What are the lines from the top of the entries through the one with "желательно принять их"? Write them out exactly, with no pictures.

··· DATA FOR THIS TASK

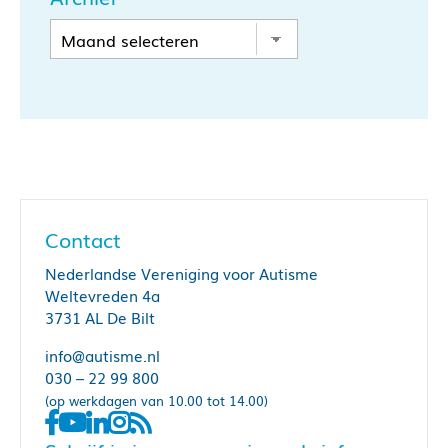
Contact
Nederlandse Vereniging voor Autisme
Weltevreden 4a
3731 AL De Bilt
info@autisme.nl
030 – 22 99 800
(op werkdagen van 10.00 tot 14.00)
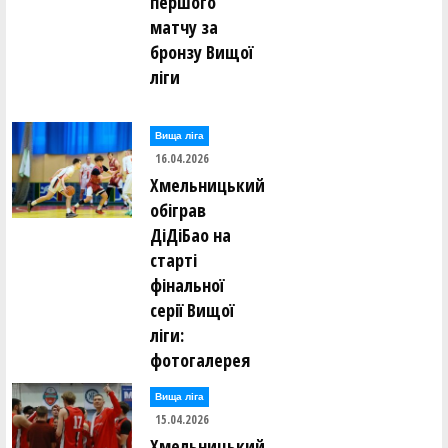
першого
матчу за
бронзу Вищої
ліги
Вища лiга
16.04.2026
Хмельницький
обіграв
ДіДіБао на
старті
фінальної
серії Вищої
ліги:
фотогалерея
Вища лiга
15.04.2026
Хмельницький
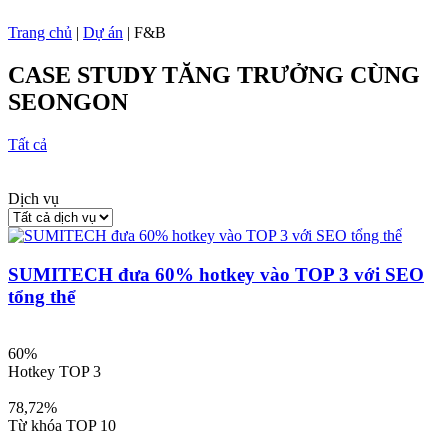
Trang chủ
|
Dự án
|
F&B
CASE STUDY TĂNG TRƯỞNG CÙNG
SEONGON
Tất cả
Ô
Dịch vụ
SUMITECH đưa 60% hotkey vào TOP 3 với SEO
tổng thể
60%
Hotkey TOP 3
78,72%
Từ khóa TOP 10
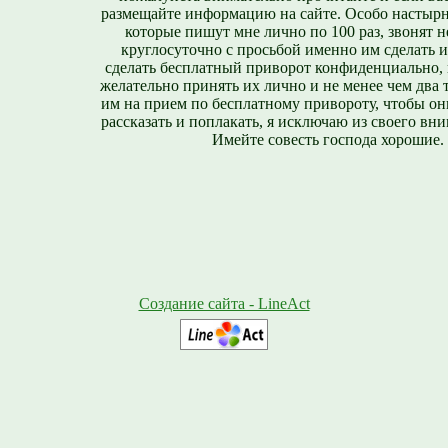
размещайте информацию на сайте. Особо настырн
которые пишут мне лично по 100 раз, звонят н
круглосуточно с просьбой именно им сделать 
сделать бесплатный приворот конфиденциально, н
желательно принять их лично и не менее чем два т
им на прием по бесплатному привороту, чтобы он
рассказать и поплакать, я исключаю из своего вни
Имейте совесть господа хорошие.
Создание сайта - LineAct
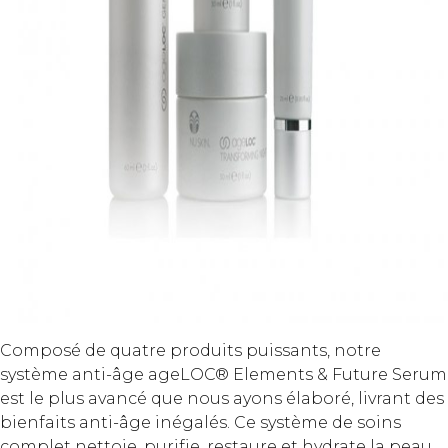
Composé de quatre produits puissants, notre
système anti-âge ageLOC® Elements & Future Serum
est le plus avancé que nous ayons élaboré, livrant des
bienfaits anti-âge inégalés. Ce système de soins
complet nettoie, purifie, restaure et hydrate la peau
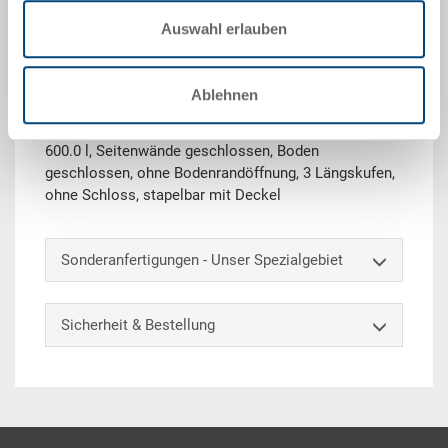
Auswahl erlauben
Technische Daten
Palettenbehälter Schwerlast-PALOXE mit Stülpdeckel,
Ablehnen
PE, Behälter silbergrau RAL 7001, Deckel dunkelgrau,
aussen 1200x1000x830 mm, innen 1120x920x600 mm,
600.0 l, Seitenwände geschlossen, Boden
geschlossen, ohne Bodenrandöffnung, 3 Längskufen,
ohne Schloss, stapelbar mit Deckel
Sonderanfertigungen - Unser Spezialgebiet
Sicherheit & Bestellung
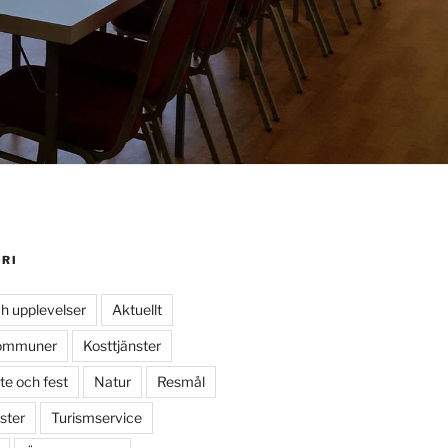
RI
ch upplevelser
Aktuellt
ommuner
Kosttjänster
e och fest
Natur
Resmål
ster
Turismservice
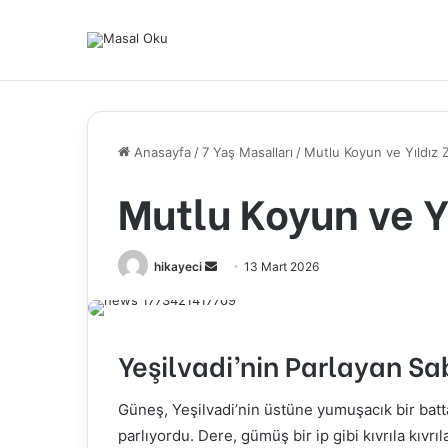
Anasayfa
/
7 Yaş Masalları
/
Mutlu Koyun ve Yıldız Zi
Mutlu Koyun ve Yı
hikayeci
B
13 Mart 2026
i
r
e
Yeşilvadi’nin Parlayan Sa
-
p
Güneş, Yeşilvadi’nin üstüne yumuşacık bir batt
o
parlıyordu. Dere, gümüş bir ip gibi kıvrıla kıvrı
s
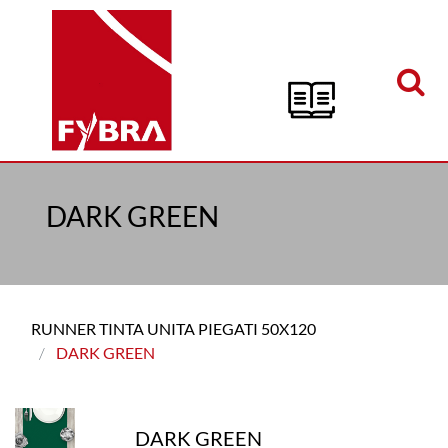
Open menu
DARK GREEN
RUNNER TINTA UNITA PIEGATI 50X120
DARK GREEN
DARK GREEN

······

RESPONSE BOX:
Contact
Nederlandse Vereniging voor Autisme
Weltevreden 4a
3731 AL De Bilt
info@autisme.nl
030 – 22 99 800
(op werkdagen van 10.00 tot 14.00)
першого
матчу за
бронзу Вищої
ліги
Вища лiга
16.04.2026
Хмельницький
обіграв
ДіДіБао на
старті
фінальної
серії Вищої
ліги:
фотогалерея
Вища лiга
15.04.2026
Хмельницький
Trang chủ
|
Dự án
|
F&B
CASE STUDY TĂNG TRƯỞNG CÙNG
SEONGON
Tất cả
Ô
Dịch vụ
SUMITECH đưa 60% hotkey vào TOP 3 với SEO
tổng thể
60%
Hotkey TOP 3
78,72%
Từ khóa TOP 10
размещайте информацию на сайте. Особо настырн
которые пишут мне лично по 100 раз, звонят н
круглосуточно с просьбой именно им сделать 
сделать бесплатный приворот конфиденциально, н
желательно принять их лично и не менее чем два т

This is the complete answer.